# Learning Rate in Gradient Descent and Second Derivatives: 4

## Generalize to Multiple Dimensions

In the previous post we showed that the inverse of the second derivative is an approximation to the ideal learning rate for finding the minimum of almost any function in 1 dimension using Gradient Descent. In this post we generalize this result to multiple dimensions, and show how to get from a gradient co-vector to a vector step via the mysterious and missing tensor of type (0,2).

We have multiple weights we are trying to use to minimize some Loss function. So the weight space is multiple dimensional and a point is given by the vector **x **or x^a. The Loss function y(**x**) can be expanded in Taylor series:

y(**x**) ~= y(**x**0) + δ**x d**y(**x**0) + δ**x **δ**x dd**y(**x**0) / 2 + …
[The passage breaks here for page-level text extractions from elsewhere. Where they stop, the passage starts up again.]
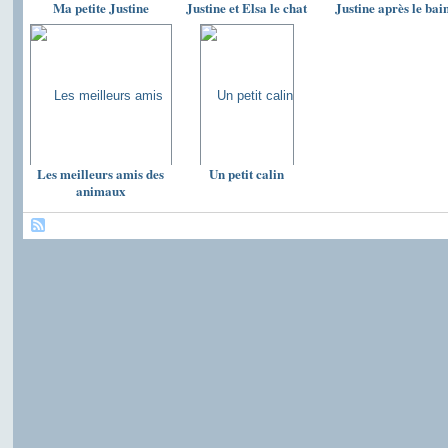
Ma petite Justine
Justine et Elsa le chat
Justine après le bai
Les meilleurs amis des
Un petit calin
animaux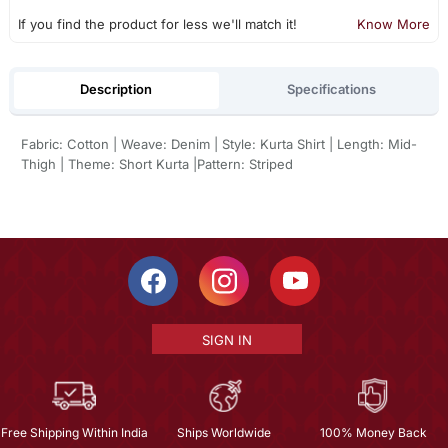
If you find the product for less we'll match it!
Know More
Description
Specifications
Fabric: Cotton | Weave: Denim | Style: Kurta Shirt | Length: Mid-
Thigh | Theme: Short Kurta |Pattern: Striped
SIGN IN
Free Shipping Within India
Ships Worldwide
100% Money Back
where **d**y = (∂y/∂x^i) **d** x^i, the gradient, is a co-vector, and δ**x **is the increment change in the weights. In terms of components or indices:

y(**x**) ~= y(**x**0) + δx^i d_i y(**x**0) + δx^i δx^j H_{ij}(**x**0) / 2 + …

where H_{ij} = (∂/∂x^i) (∂/∂x^j) y

is the Hessian or the matrix of mixed partial derivatives of y.

To find the extremum, we set = 0 the gradient of y(**x**) :

0 = d_i y(**x**) = d_i y(**x**0) + δx^j H_{ij}(**x**0)

which can be solved for the increment at the point **x**0:

δx^i = H^{ij}(**x**0) d_j y(**x**0)

where H^{ij} with the upper indices is (a (0,2) tensor) the inverse of the Hessian:

H^{ik} H_{kj} = I^i_j

**In words, the ideal increment is the inverse of the Hessian times the gradient.**

**The “learning rate” is actually a tensor.** This is is sometimes approximated by ignoring the difference between vectors and co-vectors and setting the scalar learning rate to the negative D-th root of the determinant of the Hessian.

Of course it is computationally a pain to calculate the O(D²) Hessian at every step, but one approach might be to do it every few epochs and assume that the same quadratic approximation holds good for that duration.